Anne Brontë, sister to fellow writers Emily and Charlotte Brontë, died in May of 1849 of tuberculosis. Emily died the year previously, also of tuberculosis, and Charlotte would only live for six more years, dying in March of 1855 of pneumonia. In this moving poem Charlotte Brontë describes her grief over her beloved sister’s death as well as her relief that Anne’s suffering has ended. The poem goes through the stages of death and grief, depicting Anne’s final days as ones filled with pain. At the end, Charlotte turns to God and rather than curse him, thanks him for bringing her sister peace.
This piece is perhaps Whitman’s most popular and well analyzed. It is an elegy devoted to a deceased “Captain.” He was a great leader, and someone the speaker knows the world will miss. At the beginning of the poem, the captain-less ship sails home to port and are greeted by a celebrating crowd. The speaker wishes the captain were there to see and feel the excited people onshore, and wills his body to rise up from under the deck. It is well known that this piece was written soon after Abraham Lincoln’s death and that he is intended to be the dead captain.
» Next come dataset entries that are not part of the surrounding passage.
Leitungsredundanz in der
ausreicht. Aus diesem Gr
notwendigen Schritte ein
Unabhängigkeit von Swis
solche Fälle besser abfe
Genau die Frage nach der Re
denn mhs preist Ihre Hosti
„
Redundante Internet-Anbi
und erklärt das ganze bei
‘First Death in Nova Scotia’ was published in Questions of Travel in 1965. It is told from the perspective of a young child who is experiencing death for the first time. Her mother brought her to see the body of her recently deceased cousin. The speaker describes the setting, as well as how the body appears. The cousin was “all white, like a doll” and “Jack Frost had started to paint him”. At the conclusion of the poem the speaker expresses concern over how the cousin, Arthur, will make it to court with the royals that hang in paintings on his walls, with his “eyes shut up so tight”.
In this poem, Shelley utilizes his knowledge of Greek mythology, and love for its stories, to mourn the death of the mystical figure Adonais. The poem was written with Shelley’s friend, and fellow poet, John Keats in mind. Keats had recently died of tuberculosis at the age of twenty-six. As a representative of Keats’ youth and beauty, Adonais also died young. His untimely death was caused by a boar. But, Shelley takes the principle and tragedy of youthful death and applies it to his friend. He attributes the cause of Keats’ death to the literary elite who did not react well to Keats’ masterpiece, ‘Endymion’.
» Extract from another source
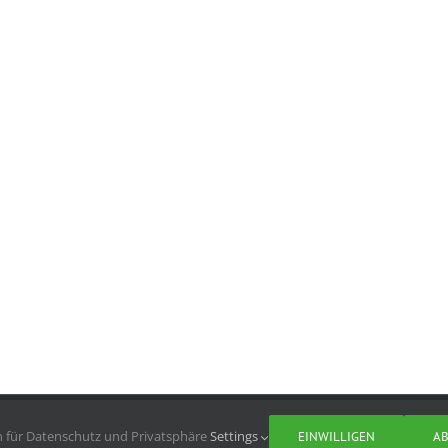
n für Datenschutz und Privatsphäre
Settings
EINWILLIGEN
A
The poem was is known as ‘Lenore’ today but it was originally titled as, ‘A Pæan’. Those who have read Poe’s most popular poems still recognize the name “Lenore” from ‘The Raven’. The death of this character, who has been related to any number of female deaths in Poe’s life, was clearly incredibly important to the poet. The speaker alternates between two speakers, one of which is Lenore’s ex-lover. They argue over her death and the reaction of the public.
‘Lady Lazarus’ is one of a few poems Plath wrote that speaks about death. The title makes this very clear as it refers to the Biblical character, Lazarus, raised from the dead by Christ. The speaker begins by comparing herself to a Holocaust victim. Then, telling the reader that she has been through a lot. She has died a number of times, but like a cat, she keeps coming back. The speaker has died so many times that it has become an art and those who watch her, spectators.